ウォール街で口にする事がタブーとされている「D」ワードがあります。この言葉が広がってしまうと消費者心理に悪影響を与え、消費を控えたり、借金返済に動いたりという行動に繋がる可能性があります。これが経済全体に広がって経済活動が停滞するようになれば、ますます悪循環を生むという性質を持っています。そう、日本の皆さんにはお馴染みのデフレーションです。

特にここ数週間、アメリカでデフレの兆候とも取れる市場の動きが観測されます。まず3月の終わり頃から金や銅、アルミ、ニッケルなどの商品価格が急落を始め、先週時点で1年ぶりの安値を付けています。3月末に97ドル台だったNY原油価格も今月に入って急落、先週85ドル台を付けました。債券市場では3月に2%を超えていた10年物国債利回りが急低下、本稿執筆時点で1.69%となっています。

何故今、このようにあちこちの市場でデフレの前兆とも取れる動きが出てきているのでしょうか? 最も影響していると考えられるのはドル高です。金融危機以降、ドルの対主要通貨指数は下落を続けてきましたが、1年半位前から主に欧州危機の影響で、そして半年前からは主にアベノミクス円安の影響で、現在、約2年半ぶりの高値を付けています。ドルは中国をはじめ、多くのアジア諸国と動きが連動していますから、アメリカのみならず、それらアジア諸国にも通貨高によるデフレ圧力が強まっている事になります。

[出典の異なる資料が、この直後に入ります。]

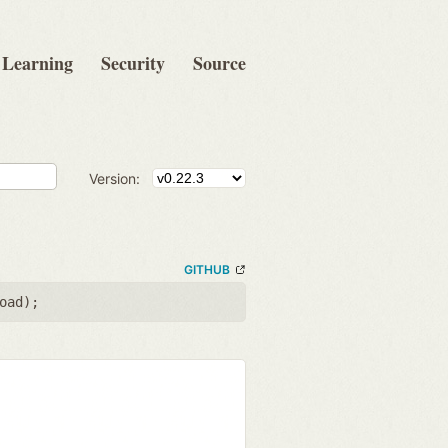
Learning
Security
Source
Version:
GITHUB
oad
);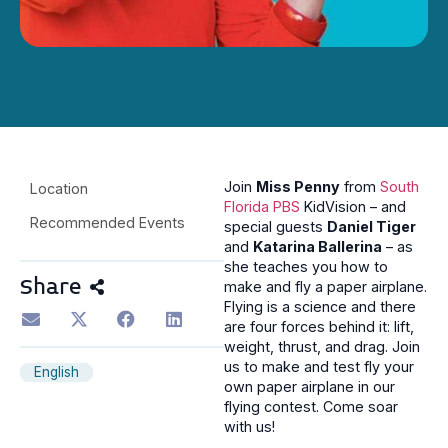
Join
Miss Penny
from
South
Location
Florida PBS
KidVision – and
Recommended Events
special guests
Daniel Tiger
and
Katarina Ballerina
– as
she teaches you how to
Share
make and fly a paper airplane.
Flying is a science and there
are four forces behind it: lift,
weight, thrust, and drag. Join
us to make and test fly your
English
own paper airplane in our
flying contest. Come soar
with us!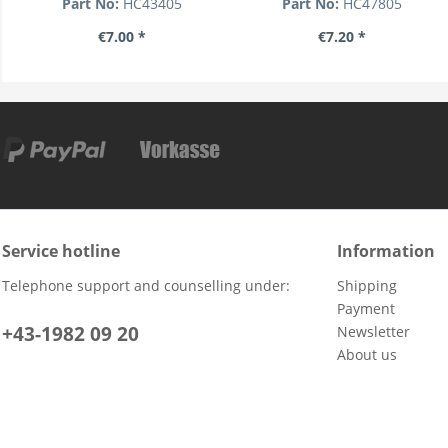
Part No:
HC43405
Part No:
HC47805
€7.00 *
€7.20 *
Service hotline
Information
Telephone support and counselling under:
Shipping
Payment
+43-1982 09 20
Newsletter
About us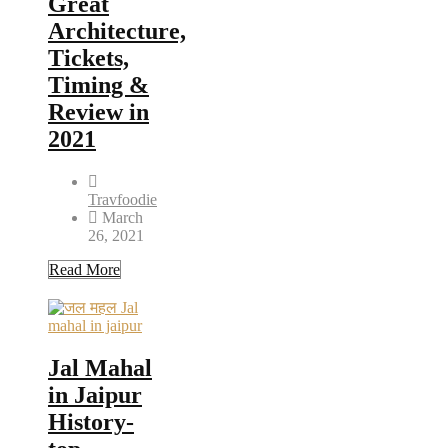
Great
Architecture,
Tickets,
Timing &
Review in
2021
Travfoodie
March
26, 2021
Read More
Jal Mahal
in Jaipur
History-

例えば先々週財務省から発表された日本居住者による証券売買状況によると、外国株式、外国中長期債ともに、年初からほぼコンスタントにネット(売却額マイナス取得額)で大量売却が続いています。外国証券が円建てで上昇する中、日本の投資家は専ら売り手に回っているようです(長い間円高が続いたので無理も無いのかもしれません)。円安傾向は続いているので、そういった売りは外国通貨建て資産価格に対する下落圧力の形で表れます。商品市場は証券市場に比べて市場規模が小さいので、そのような売り圧力を吸収できずに価格下落の形で表れていると考えられます。

私はアメリカ経済は持続的な回復軌道に乗っていると考えていますし、株式相場に対しても強気で良いと思っています。ただ、そのような見方の中、リスクがあるとすれば何かと聞かれれば、デフレを挙げます。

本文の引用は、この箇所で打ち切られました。